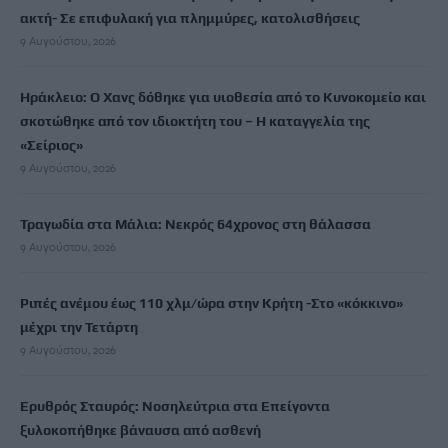
ακτή- Σε επιφυλακή για πλημμύρες, κατολισθήσεις
9 Αυγούστου, 2026
Ηράκλειο: Ο Χανς δόθηκε για υιοθεσία από το Κυνοκομείο και
σκοτώθηκε από τον ιδιοκτήτη του – Η καταγγελία της
«Σείριος»
9 Αυγούστου, 2026
Τραγωδία στα Μάλια: Νεκρός 64χρονος στη θάλασσα
9 Αυγούστου, 2026
Ριπές ανέμου έως 110 χλμ/ώρα στην Κρήτη -Στο «κόκκινο»
μέχρι την Τετάρτη
9 Αυγούστου, 2026
Ερυθρός Σταυρός: Νοσηλεύτρια στα Επείγοντα
ξυλοκοπήθηκε βάναυσα από ασθενή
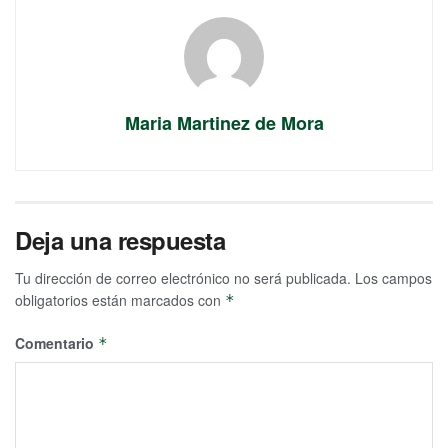
Maria Martinez de Mora
Deja una respuesta
Tu dirección de correo electrónico no será publicada.
Los campos
obligatorios están marcados con
*
Comentario
*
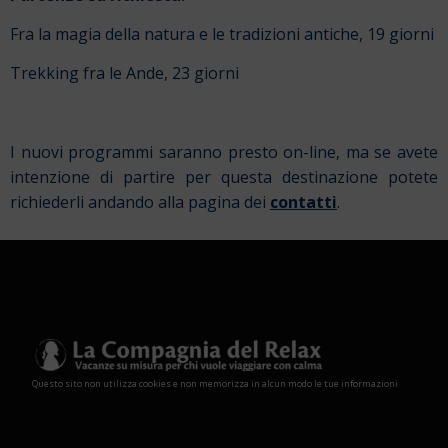
Fra la magia della natura e le tradizioni antiche, 19 giorni
Trekking fra le Ande, 23 giorni
I nuovi programmi saranno presto on-line, ma se avete
intenzione di partire per questa destinazione potete
richiederli andando alla pagina dei
contatti
.
Questo sito non utilizza cookies e non memorizza in alcun modo le tue informazioni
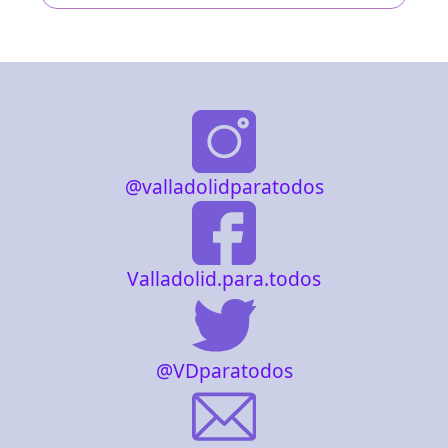
@valladolidparatodos
Valladolid.para.todos
@VDparatodos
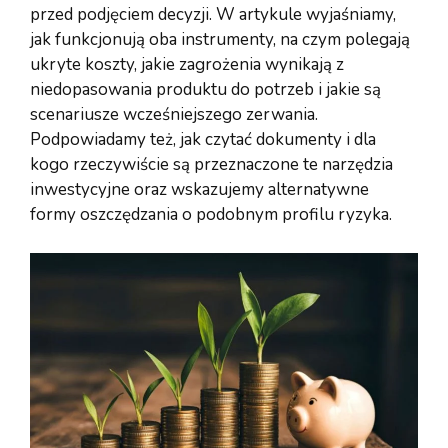
przed podjęciem decyzji. W artykule wyjaśniamy,
jak funkcjonują oba instrumenty, na czym polegają
ukryte koszty, jakie zagrożenia wynikają z
niedopasowania produktu do potrzeb i jakie są
scenariusze wcześniejszego zerwania.
Podpowiadamy też, jak czytać dokumenty i dla
kogo rzeczywiście są przeznaczone te narzędzia
inwestycyjne oraz wskazujemy alternatywne
formy oszczędzania o podobnym profilu ryzyka.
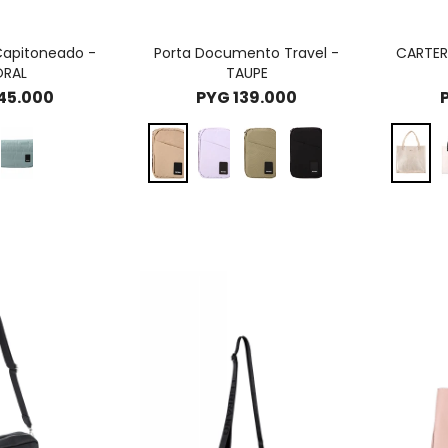
Capitoneado -
Porta Documento Travel -
CARTER
RAL
TAUPE
45.000
PYG
139.000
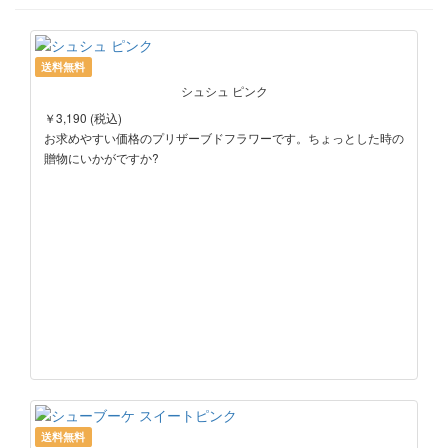
送料無料
シュシュ ピンク
￥3,190 (税込)
お求めやすい価格のプリザーブドフラワーです。ちょっとした時の
贈物にいかがですか?
送料無料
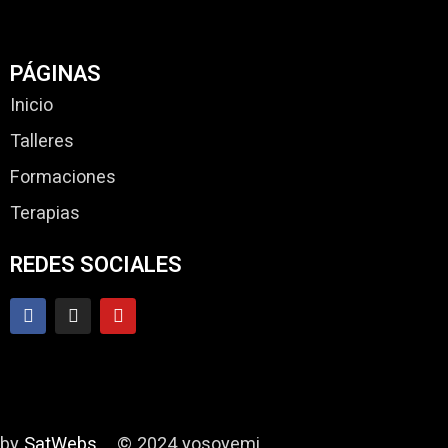
PÁGINAS
Inicio
Talleres
Formaciones
Terapias
REDES SOCIALES
by
SatWebs
© 2024 yosoyemi.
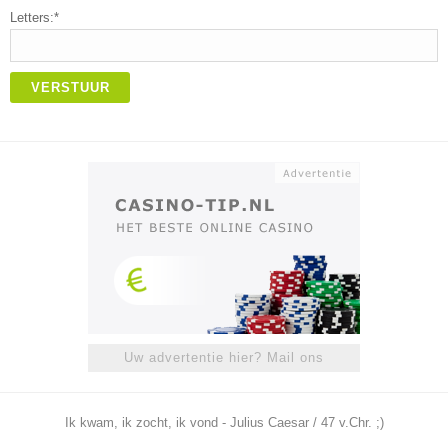
Letters:*
VERSTUUR
Uw advertentie hier? Mail ons
Ik kwam, ik zocht, ik vond - Julius Caesar / 47 v.Chr. ;)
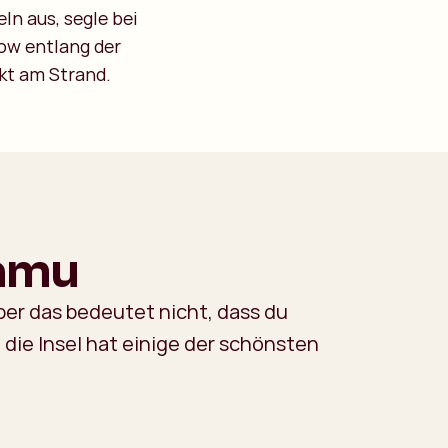
n aus, segle bei
ow entlang der
ekt am Strand.
Lamu
er das bedeutet nicht, dass du
 die Insel hat einige der schönsten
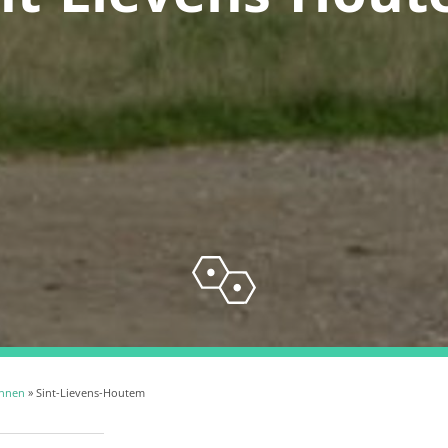
ennen
» Sint-Lievens-Houtem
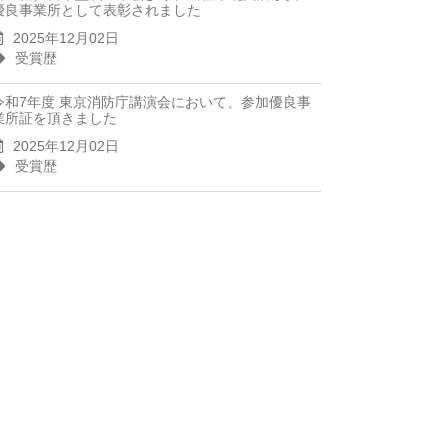
優良事業所として表彰されました
2025年12月02日
受賞歴
令和7年度 東京消防庁講演会において、参加優良事
業所証を頂きました
2025年12月02日
受賞歴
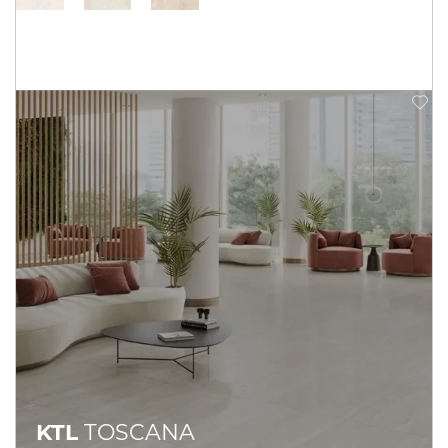
KTL
TOSCANA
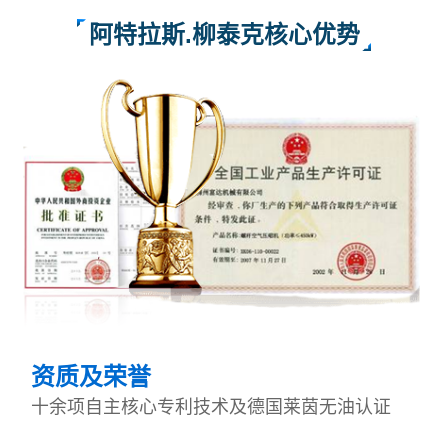
阿特拉斯.柳泰克核心优势
资质及荣誉
十余项自主核心专利技术及德国莱茵无油认证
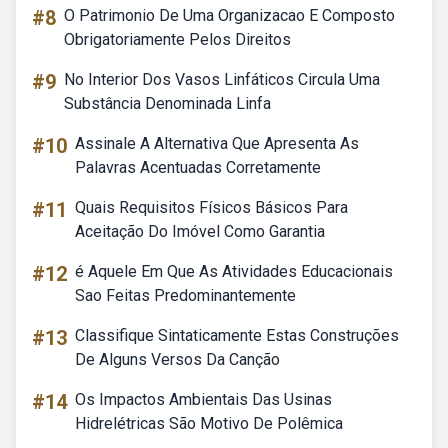
#8
O Patrimonio De Uma Organizacao E Composto
Obrigatoriamente Pelos Direitos
#9
No Interior Dos Vasos Linfáticos Circula Uma
Substância Denominada Linfa
#10
Assinale A Alternativa Que Apresenta As
Palavras Acentuadas Corretamente
#11
Quais Requisitos Físicos Básicos Para
Aceitação Do Imóvel Como Garantia
#12
é Aquele Em Que As Atividades Educacionais
Sao Feitas Predominantemente
#13
Classifique Sintaticamente Estas Construções
De Alguns Versos Da Canção
#14
Os Impactos Ambientais Das Usinas
Hidrelétricas São Motivo De Polêmica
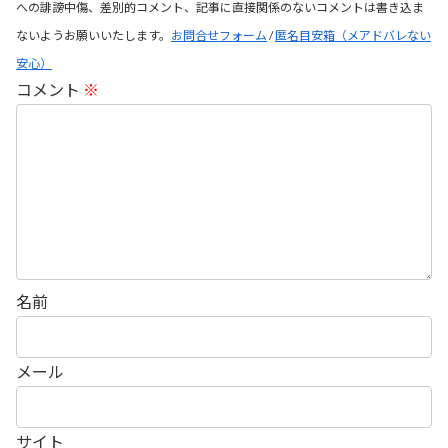
への誹謗中傷、差別的コメント、記事に直接関係のないコメントは書き込ま
ないようお願いいたします。
お問合せフォーム
/
匿名目安箱（メアドバレない
安心）
コメント
※
名前
メール
サイト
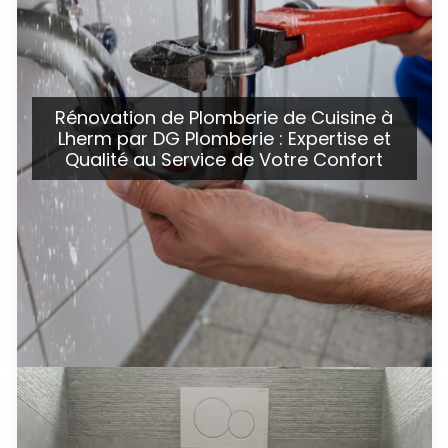
Rénovation de Plomberie de Cuisine à
Lherm par DG Plomberie : Expertise et
Qualité au Service de Votre Confort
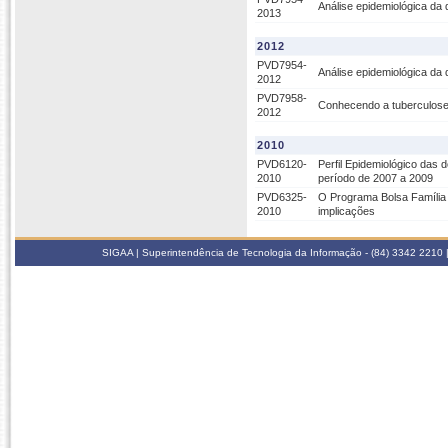
Análise epidemiológica da
2013
2012
PVD7954-
Análise epidemiológica da
2012
PVD7958-
Conhecendo a tuberculose 
2012
2010
PVD6120-
Perfil Epidemiológico das
2010
período de 2007 a 2009
PVD6325-
O Programa Bolsa Família 
2010
implicações
SIGAA | Superintendência de Tecnologia da Informação - (84) 3342 2210 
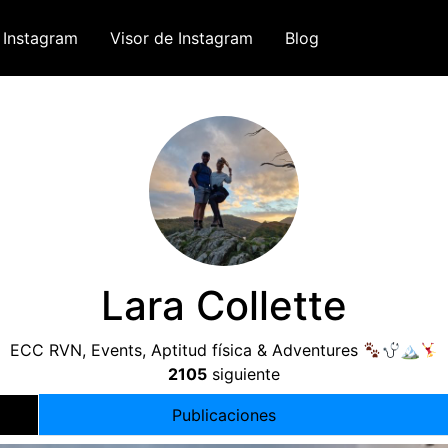
 Instagram
Visor de Instagram
Blog
Lara Collette
ECC RVN
,
Events
, Aptitud física &
Adventures
🏔
2105
siguiente
Publicaciones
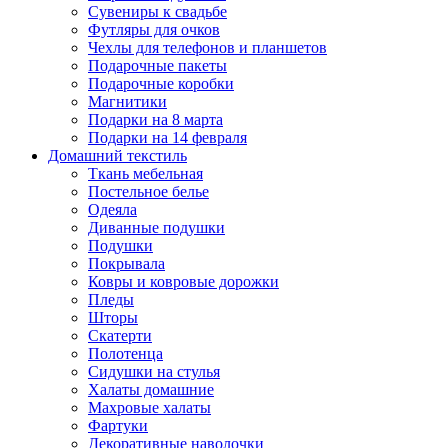
Сувениры к свадьбе
Футляры для очков
Чехлы для телефонов и планшетов
Подарочные пакеты
Подарочные коробки
Магнитики
Подарки на 8 марта
Подарки на 14 февраля
Домашний текстиль
Ткань мебельная
Постельное белье
Одеяла
Диванные подушки
Подушки
Покрывала
Ковры и ковровые дорожки
Пледы
Шторы
Скатерти
Полотенца
Сидушки на стулья
Халаты домашние
Махровые халаты
Фартуки
Декоративные наволочки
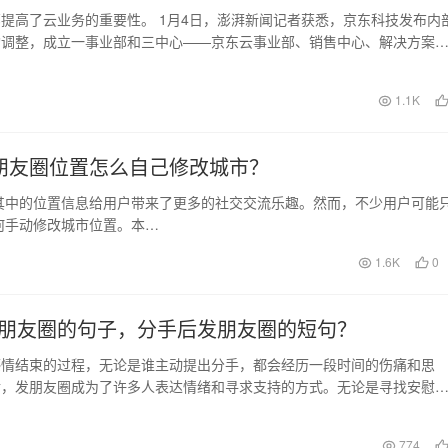
提高了云业务的重要性。 1月4日，澎湃新闻记者获悉，京东科技发布内
构调整，成立一事业部和三中心——京东云事业部、销售中心、解决方案
心，四位负责人…
日
1.1K
朋友圈位置怎么自己修改城市？
其中的位置信息给用户带来了更多的社交交流乐趣。然而，不少用户可能
何手动修改城市位置。本…
1.6K
0
朋友圈的句子，分手后发朋友圈的短句？
感情结束的过程，无论是谁主动提出分手，都会经历一段时间的伤痛和思
后，发朋友圈成为了许多人表达情绪和寻求支持的方式。无论是寻找安慰
宣告自己的坚强，下面…
日
774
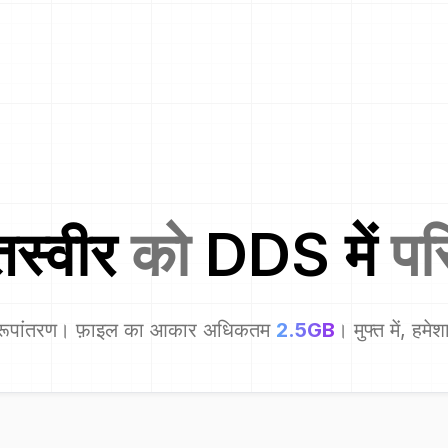
स्वीर
को
DDS
में
परि
रूपांतरण। फ़ाइल का आकार अधिकतम
2.5GB
। मुफ्त में, हमे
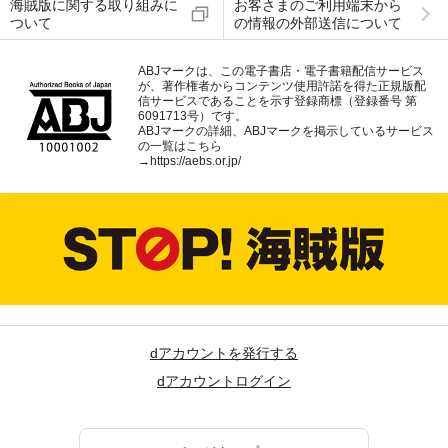
海賊版に関する取り組みに
お客さまのご利用端末から
ついて
の情報の外部送信について
ABJマークは、この電子書店・電子書籍配信サービス
が、著作権者からコンテンツ使用許諾を得た正規版配
信サービスであることを示す登録商標（登録番号 第
6091713号）です。
ABJマークの詳細、ABJマークを掲示しているサービス
の一覧はこちら
→
https://aebs.or.jp/
dアカウントを発行する
dアカウントログイン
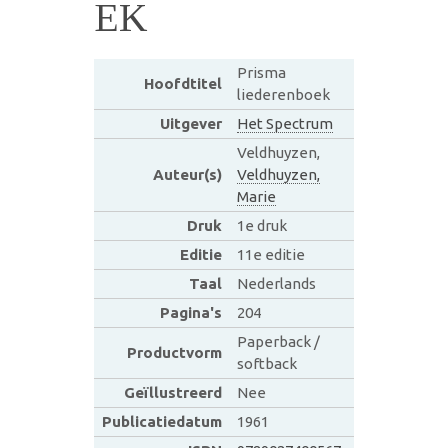
EK
Prisma
Hoofdtitel
liederenboek
Uitgever
Het Spectrum
Veldhuyzen,
Auteur(s)
Veldhuyzen,
Marie
Druk
1e druk
Editie
11e editie
Taal
Nederlands
Pagina's
204
Paperback /
Productvorm
softback
Geïllustreerd
Nee
Publicatiedatum
1961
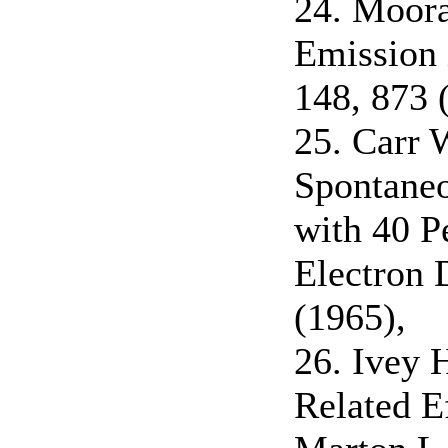
24. Moora
Emission 
148, 873 
25. Carr 
Spontaneo
with 40 P
Electron 
(1965),
26. Ivey 
Related Ef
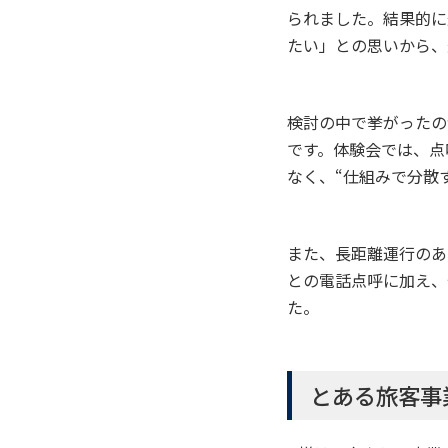
られました。結果的に
たい」との思いから、
検討の中で挙がったの
です。体験会では、点
なく、“仕組みで分散
また、長距離運行のあ
との電話点呼に加え、
た。
とある旅客事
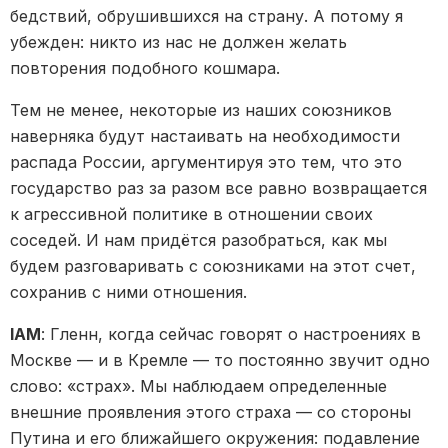
бедствий, обрушившихся на страну. А потому я
убежден: никто из нас не должен желать
повторения подобного кошмара.
Тем не менее, некоторые из наших союзников
наверняка будут настаивать на необходимости
распада России, аргументируя это тем, что это
государство раз за разом все равно возвращается
к агрессивной политике в отношении своих
соседей. И нам придётся разобраться, как мы
будем разговаривать с союзниками на этот счет,
сохранив с ними отношения.
IAM
: Гленн, когда сейчас говорят о настроениях в
Москве — и в Кремле — то постоянно звучит одно
слово: «страх». Мы наблюдаем определенные
внешние проявления этого страха — со стороны
Путина и его ближайшего окружения: подавление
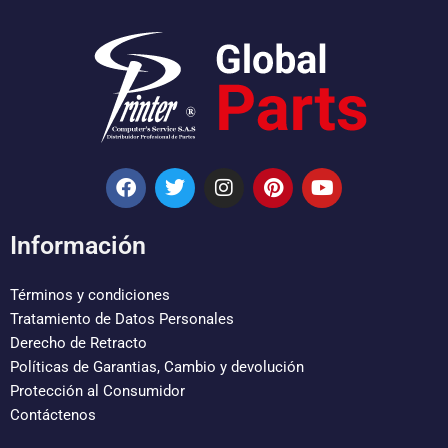
F
T
I
P
Y
a
w
n
i
o
c
i
s
n
u
e
t
t
t
t
Información
b
t
a
e
u
o
e
g
r
b
o
r
r
e
e
Términos y condiciones
k
a
s
Tratamiento de Datos Personales
m
t
Derecho de Retracto
Políticas de Garantias, Cambio y devolución
Protección al Consumidor
Contáctenos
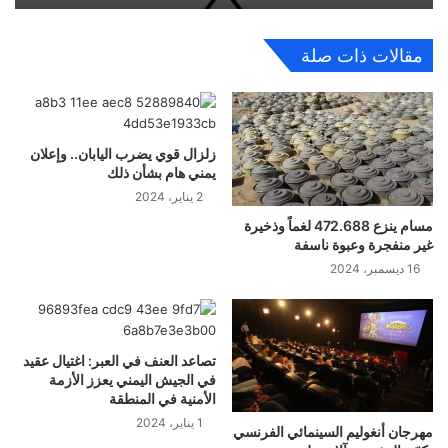
مقالات ذات صلة
زلزال قوي يضرب اليابان.. وإعلان
يمني هام بشأن ذلك
2 يناير، 2024
مسام ينزع 472.688 لغماً وذخيرة
غير منفجرة وعبوة ناسفة
16 ديسمبر، 2024
تصاعد العنف في العبر: اغتيال عقيد
في الجيش اليمني يعزز الأزمة
الأمنية في المنطقة
1 يناير، 2024
مهرجان أنغوليم السينمائي الفرنسي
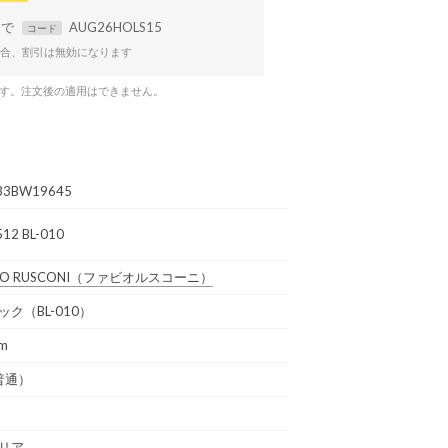
まで
AUG26HOLS15
コード
合、割引は無効になります
です。注文後の適用はできません。
33BW19645
512 BL-010
IO RUSCONI
（ファビオルスコーニ）
ック（BL-010）
cm
普通）
リア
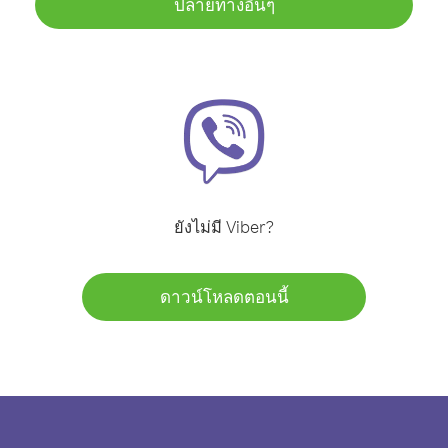
ปลายทางอื่นๆ
ยังไม่มี Viber?
ดาวน์โหลดตอนนี้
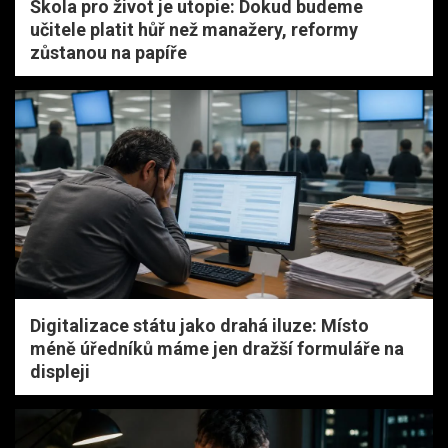
Škola pro život je utopie: Dokud budeme
učitele platit hůř než manažery, reformy
zůstanou na papíře
Digitalizace státu jako drahá iluze: Místo
méně úředníků máme jen dražší formuláře na
displeji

# TASK STATEMENT
Could you please find every line of the listing above holding the string "Plomberie" and copy it?

# ANSWER TO THIS PROBLEM
Rénovation de Plomberie de Cuisine à
Lherm par DG Plomberie : Expertise et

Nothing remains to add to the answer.